Stakeholders. The stakeholders in such an effort are business owners of product or service being addressed, country and regional managers, sales teams and sales managers, business development managers, and partners in any joint ventures.

Leverage points. Points to leverage such an e-learning infrastructure include: business development cycle; legal processes; global intranets; competitive intelligence processes and systems; strategy and business planning cycle; localization systems and processes; recruitment and overseas posting of employees; and new employee orientation, as well as ongoing training and development processes.

Once again, note that some of these leverage points are not necessarily in the technology itself, but comprise other parts of the ecological system that supports e-learning in the organization.

Questions for measurement.
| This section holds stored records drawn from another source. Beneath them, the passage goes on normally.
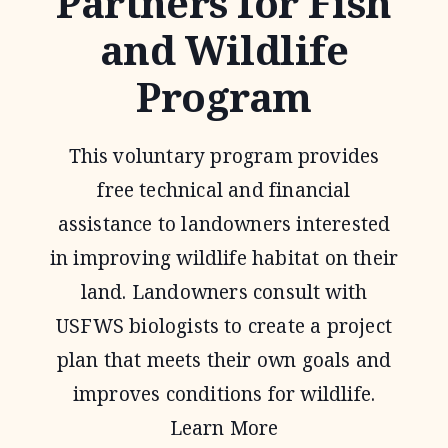
Partners for Fish
and Wildlife
Program
This voluntary program provides
free technical and financial
assistance to landowners interested
in improving wildlife habitat on their
land. Landowners consult with
USFWS biologists to create a project
plan that meets their own goals and
improves conditions for wildlife.
Learn More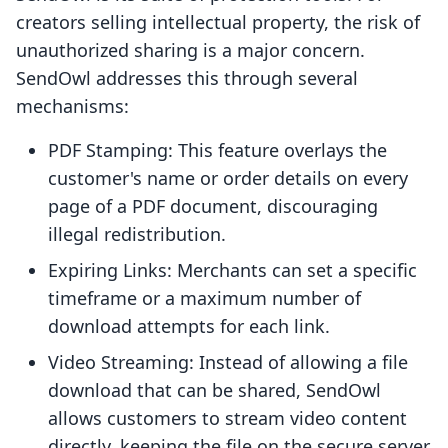
creators selling intellectual property, the risk of
unauthorized sharing is a major concern.
SendOwl addresses this through several
mechanisms:
PDF Stamping: This feature overlays the
customer's name or order details on every
page of a PDF document, discouraging
illegal redistribution.
Expiring Links: Merchants can set a specific
timeframe or a maximum number of
download attempts for each link.
Video Streaming: Instead of allowing a file
download that can be shared, SendOwl
allows customers to stream video content
directly, keeping the file on the secure server.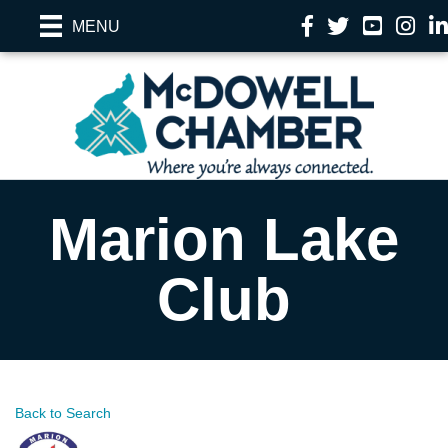
Facebook
Twitter
YouTube
Instag
Li
MENU
Marion Lake
Club
Back to Search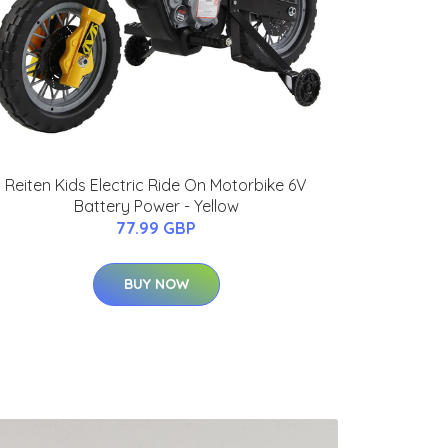
Reiten Kids Electric Ride On Motorbike 6V
Battery Power - Yellow
77.99 GBP
BUY NOW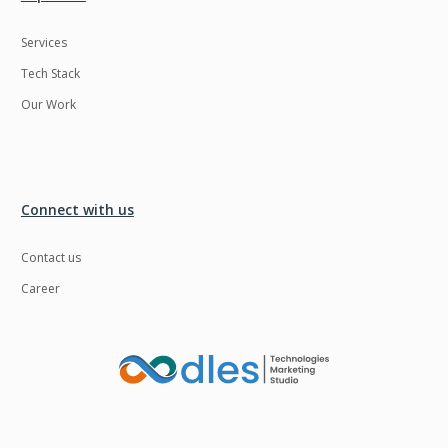
Services
Tech Stack
Our Work
Connect with us
Contact us
Career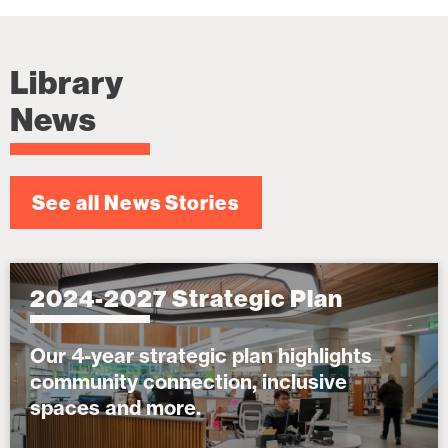
Library
News
See all News Stories
2024-2027 Strategic Plan
Our 4-year strategic plan highlights
community connection, inclusive
spaces and more.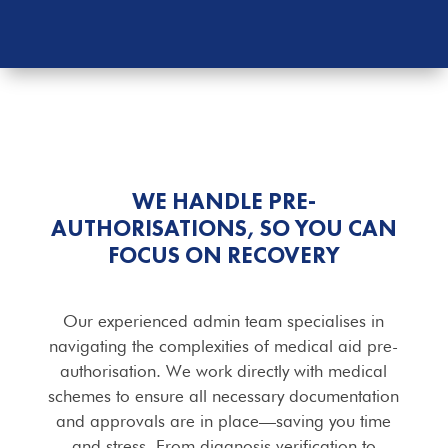
WE HANDLE PRE-
AUTHORISATIONS, SO YOU CAN
FOCUS ON RECOVERY
Our experienced admin team specialises in
navigating the complexities of medical aid pre-
authorisation. We work directly with medical
schemes to ensure all necessary documentation
and approvals are in place—saving you time
and stress. From diagnosis verification to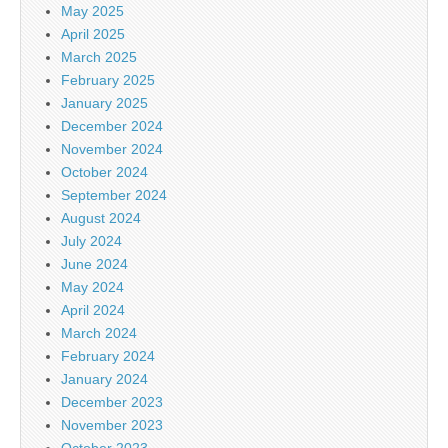
May 2025
April 2025
March 2025
February 2025
January 2025
December 2024
November 2024
October 2024
September 2024
August 2024
July 2024
June 2024
May 2024
April 2024
March 2024
February 2024
January 2024
December 2023
November 2023
October 2023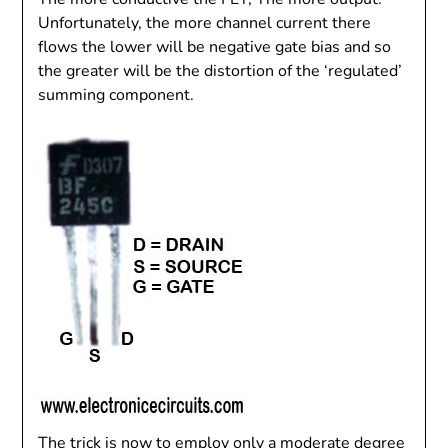
Unfortunately, the more channel current there
flows the lower will be negative gate bias and so
the greater will be the distortion of the ‘regulated’
summing component.
The trick is now to employ only a moderate degree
Measurement questions include:

  • To what degree can the establishment of new offices or marketing campaigns be accelerated or made less costly through the use of e-learning?
  • To what degree, and how quickly, is the experience gained by executives who pioneer the entry into a new market, recycled and reused by other executives?
  • To what degree do stakeholders associate the speed and effectiveness of their entry into a new market with their e-learning support?
  • What alternatives to e-learning exist as an aid to market entry, and how much would they cost (pre and post initiative)?
  • Have there been any sales or market share impacts, or any avoidance of risk as a result of deploying e-learning, and can these be quantified? If so, how?

Using these Approaches to ROI
Creating a more discriminating set of tools for measuring the economic value impact of e-learning will help executives warrant their investments with greater confidence and guide their initiatives with greater precision.

The ground covered in Parts I and II of this article maps out the ways in which more closely linking e-learning to business strategy—combined with clear performance and impact targets, recognition of key infrastructure opportunities, and a system for engaging and soliciting measurement data from stakeholders—can cumulatively enhance its economic viability.

Acknowledgment
The author acknowledges the valuable editorial contribution made by Saul Carliner in preparing this article for publication.



Comments

  • Tue, 25 Nov 2008
    Post by Mark Notess

    Sounds like more of an advertisement. So I can get continuing ed credits for reading ads. Can I get credits for spending time on Youtube? We need a new word here beyond just an infomercial: advercation?